When their film finally becomes widely available for people to see on a streaming platform, Dillard hopes viewers will see that “there is a need to live as a unified community so that people like Adillah are no longer marginalized”.
“She is a metaphor for anyone who does not belong to the majority ethnic, religious and sexual group in a society,” Rinciari added. “This film is a way of talking about all that. And the fact that he’s been nominated helps shine a light on those issues – targeting specific groups and seeing them as enemies, which is wrong – and keeps the rhetoric going.
He and Dillard learned of their College Television Award nomination in late December. “It was such an honor to be selected from so many nominations,” Dillard said. “It was a surreal moment – Nico and I were over the moon. If we win, it will be an honor for everyone who worked and believed in this project – even before it was realized – and for other stories real like this.

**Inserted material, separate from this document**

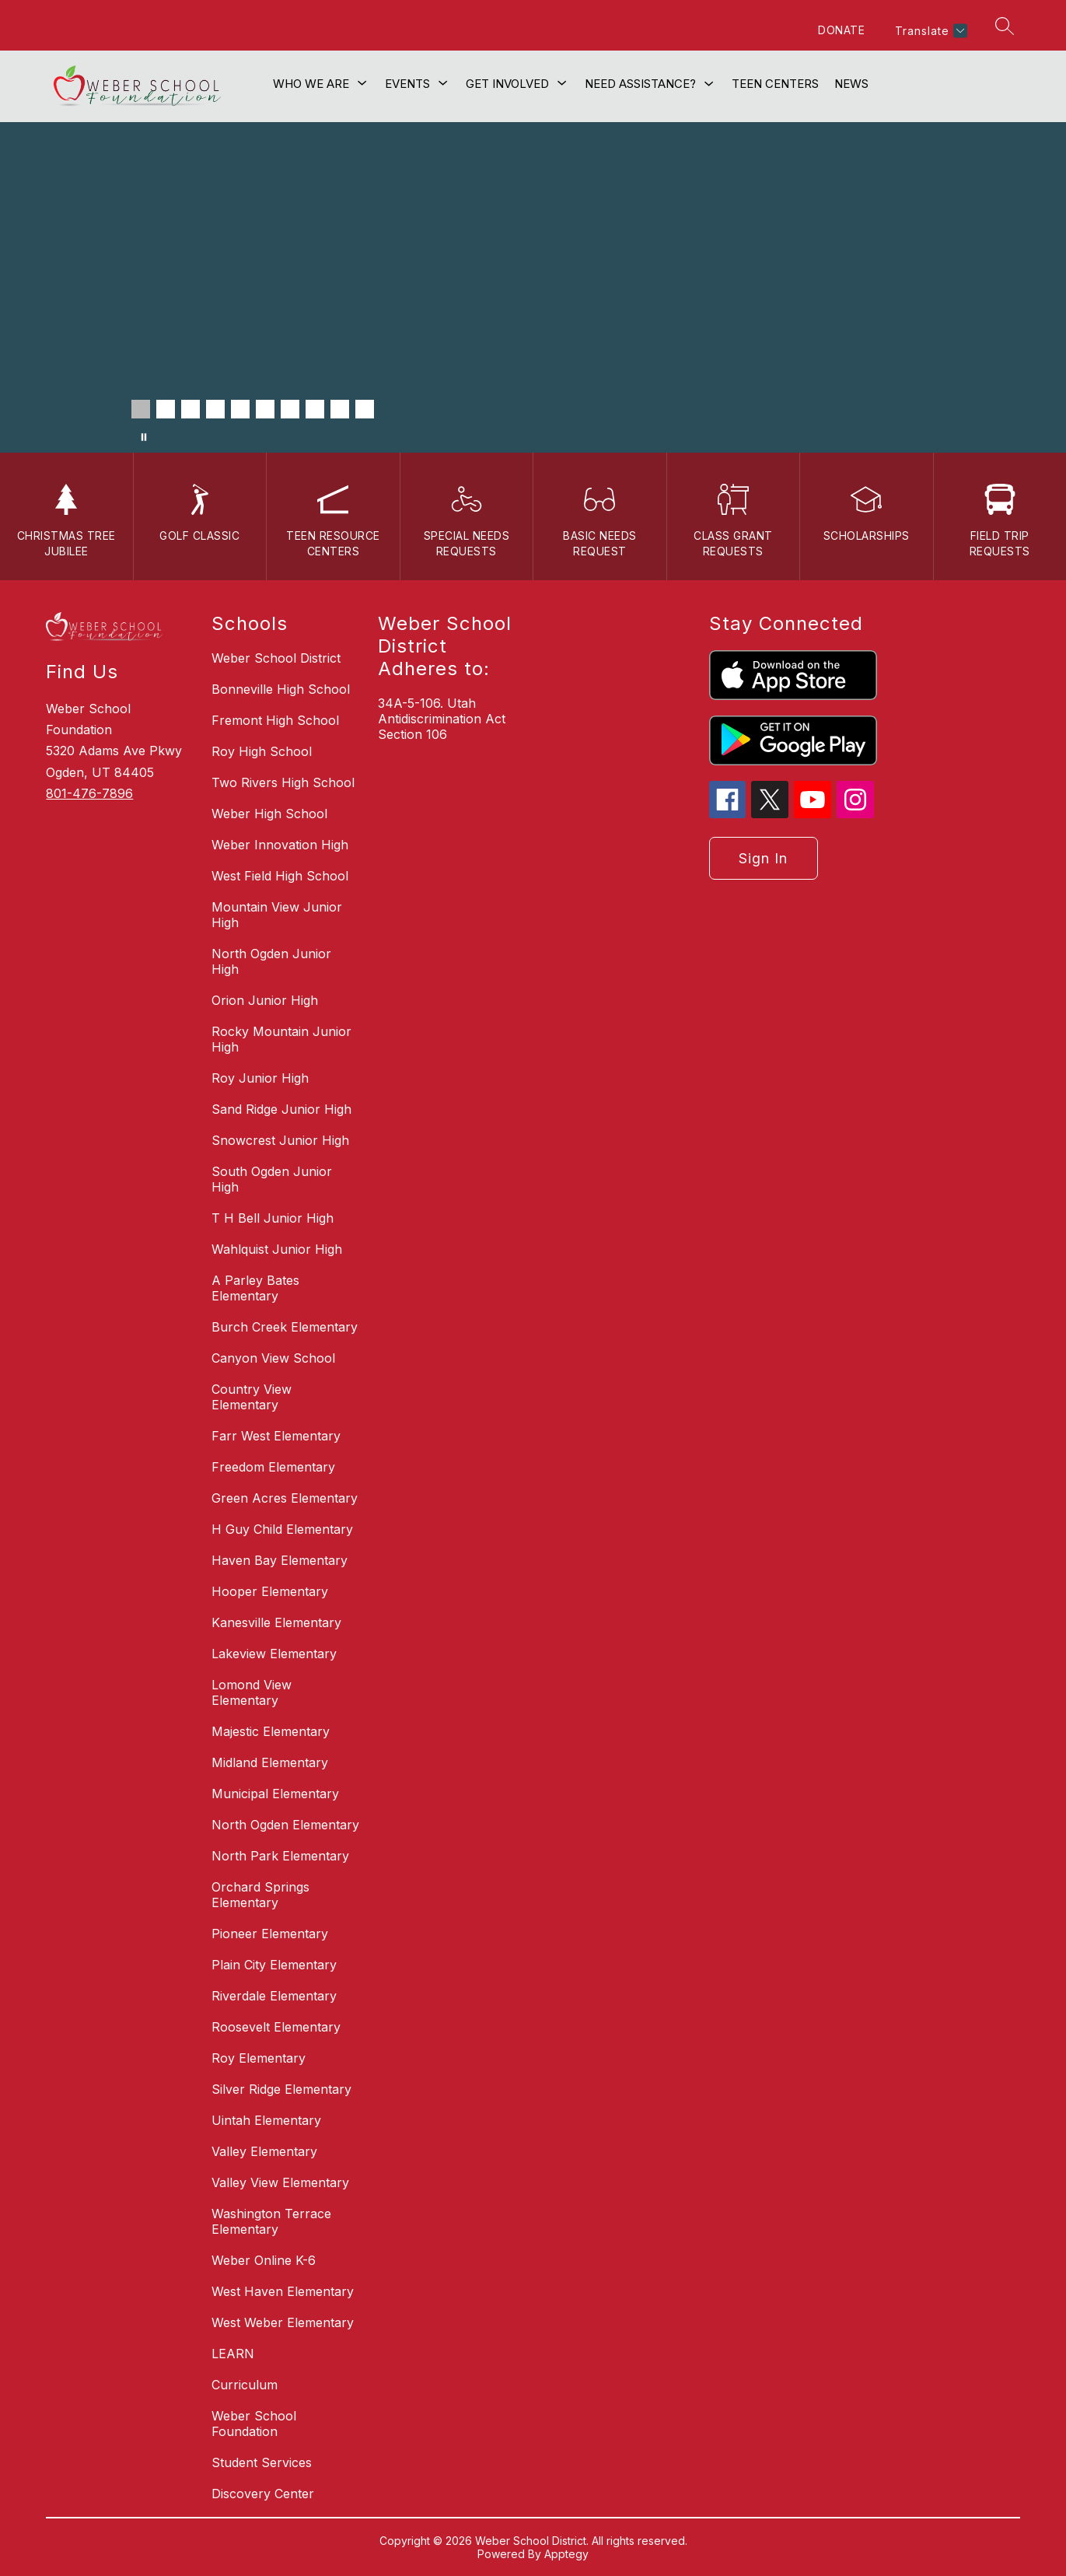 Image resolution: width=1066 pixels, height=2576 pixels. What do you see at coordinates (279, 1560) in the screenshot?
I see `Haven Bay Elementary` at bounding box center [279, 1560].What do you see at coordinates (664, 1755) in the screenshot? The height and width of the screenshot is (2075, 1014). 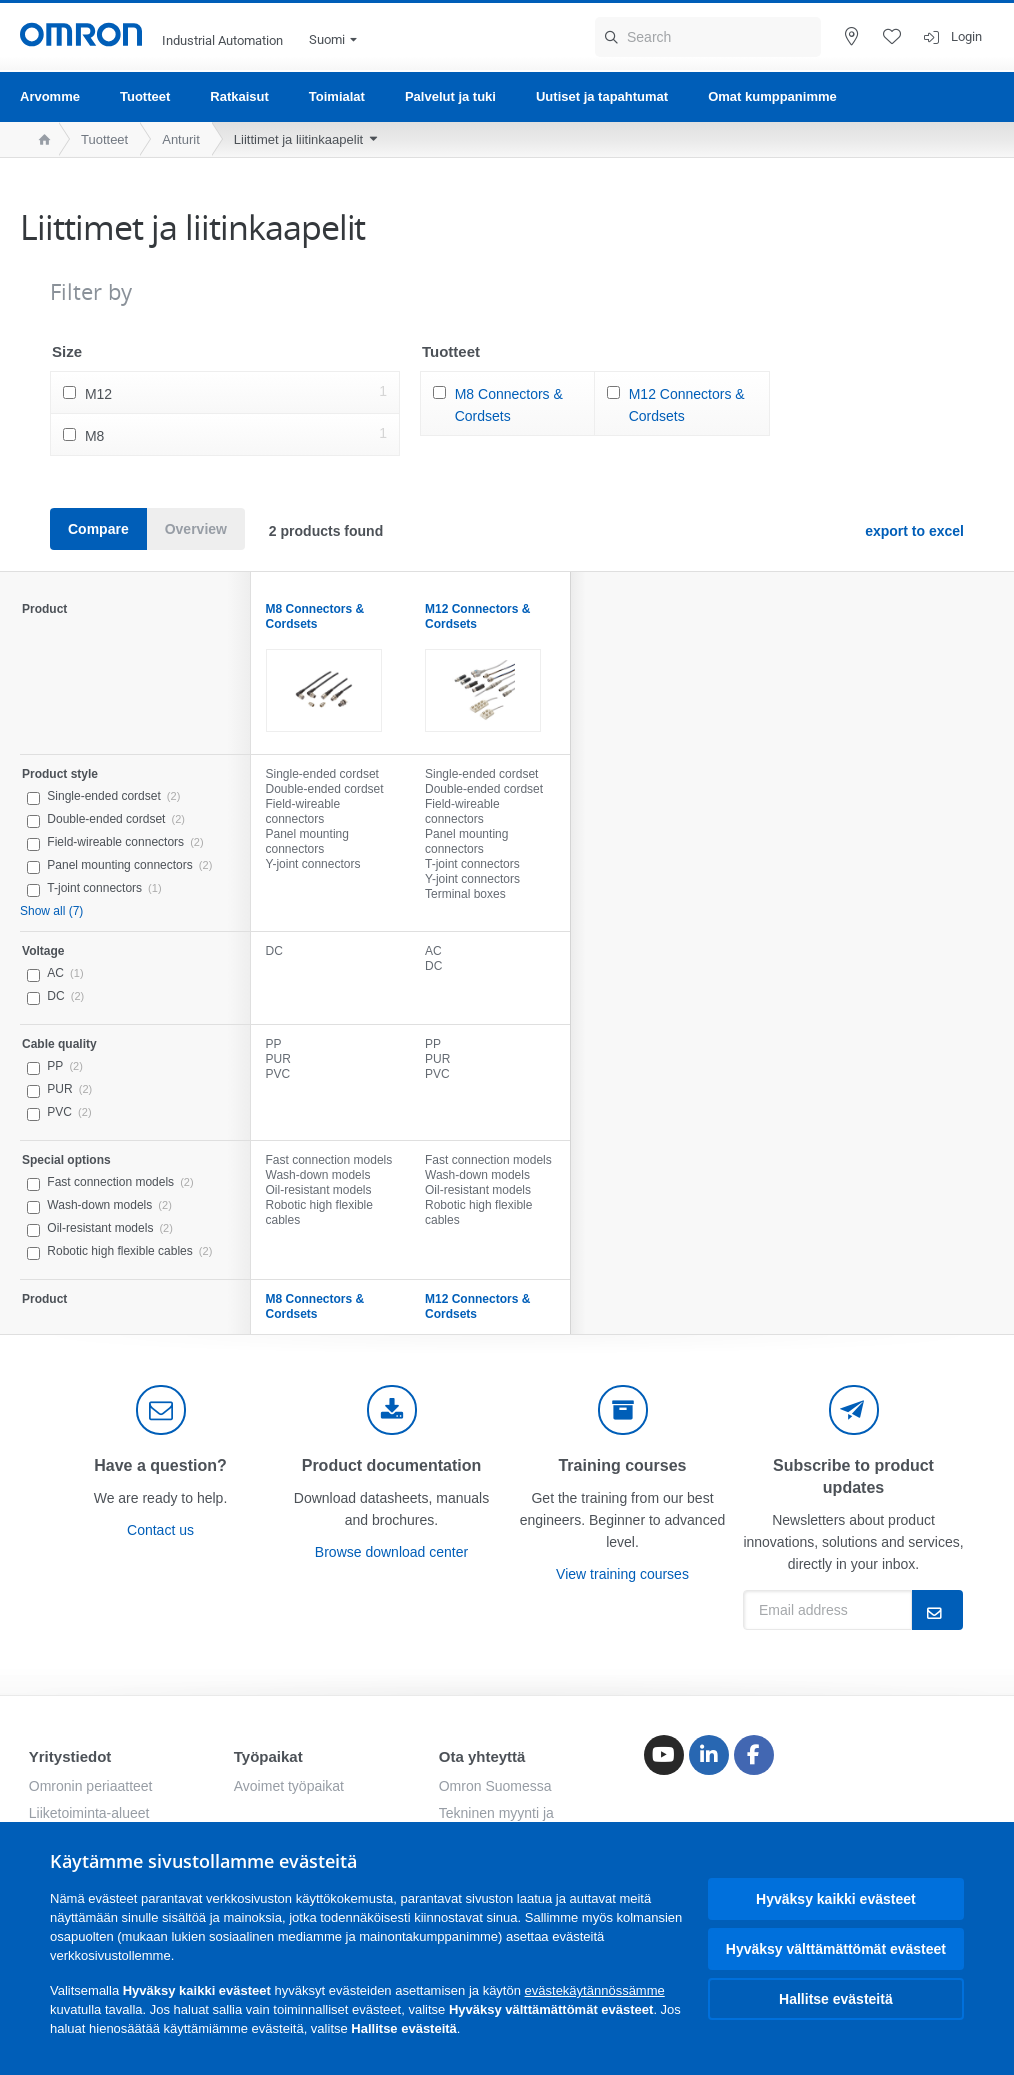 I see `[Youtube]` at bounding box center [664, 1755].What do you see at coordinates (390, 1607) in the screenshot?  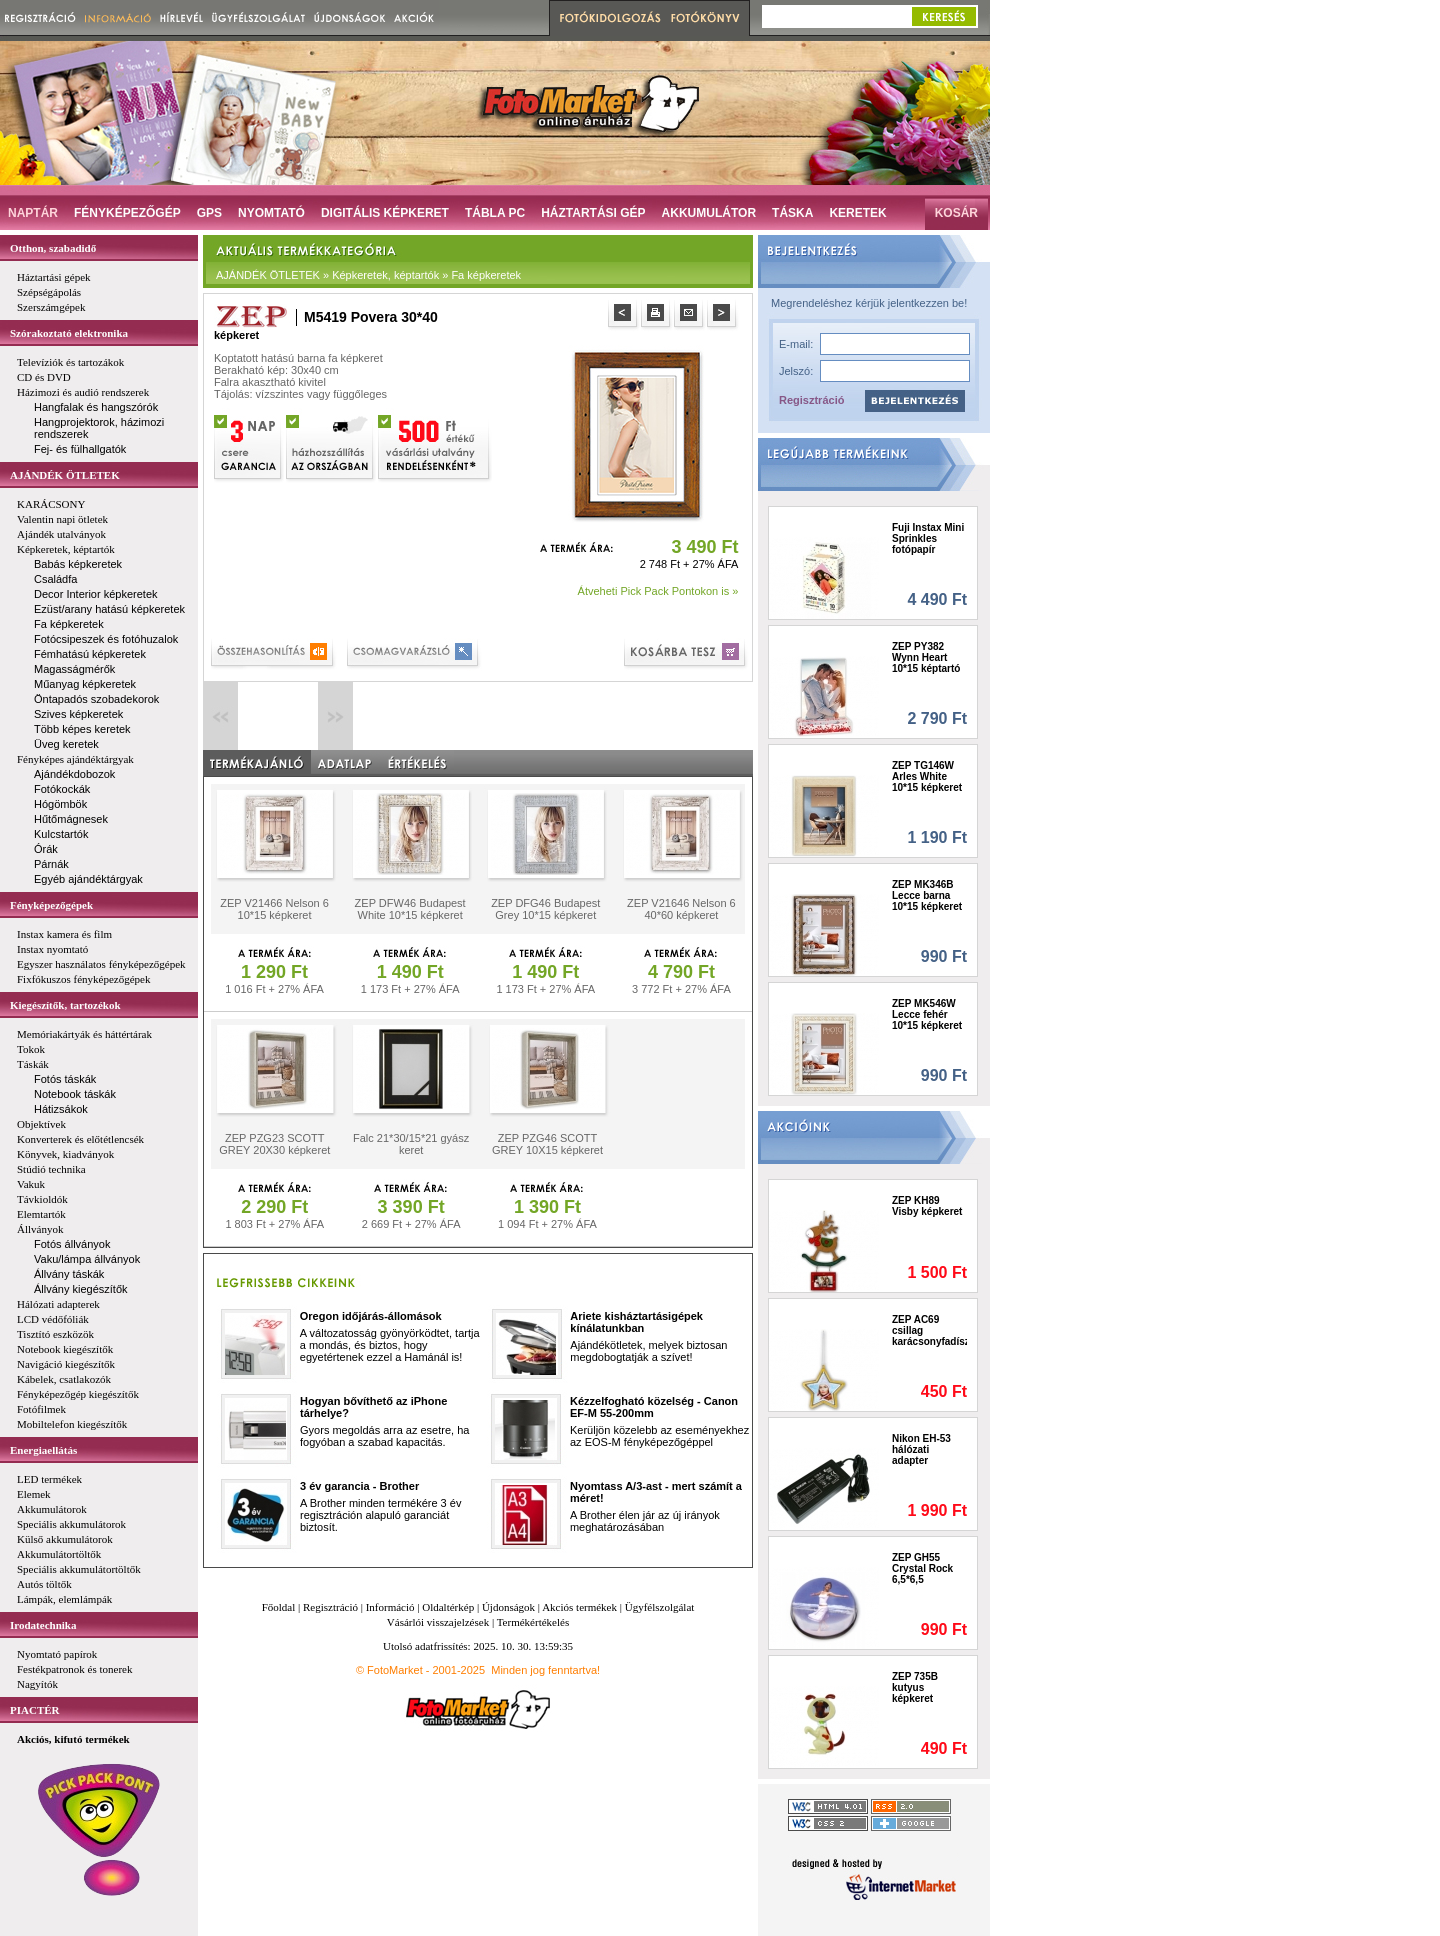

As for her own real life story, Dillard grew up in the small town of Clifton and competed in synchronized ice skating competitions for three years. Then, when she and her parents moved to Fairfax City, Dillard attended Fairfax High, where she stood out in several theater productions and dance programs and was a member of the marching band’s color guard.
Praising Fairfax Academy dance instructor Andrea Cook, Fairfax High theater director Erich DiCenzo and her parents Deborah Dillard and Paul Radam, Emily Dillard said: “They all really pushed me exploring creative careers after high school.” Then the Savannah College of Art and Design gave him and Rinciari the training and tools necessary for a profession as a filmmaker.
Rinciari previously worked on Marvel features, helping translate stories into shots used in movies, for a studio called The Third Floor. He is now a layout intern for Disney Animation.
Dillard is Assistant Production Manager for Warner Brothers Animation. “It’s really fun work,” she says. “I schedule and budget artists for final visual effects work for Warner Brothers animated television shows and direct-to-television specials.”
So what’s next for the duo? Dillard replied, “We went with a book about adoption that we hope to adapt into a miniseries or movie in the future.” But first, they’ll take some time on Saturday to see if “Our Side” wins an award.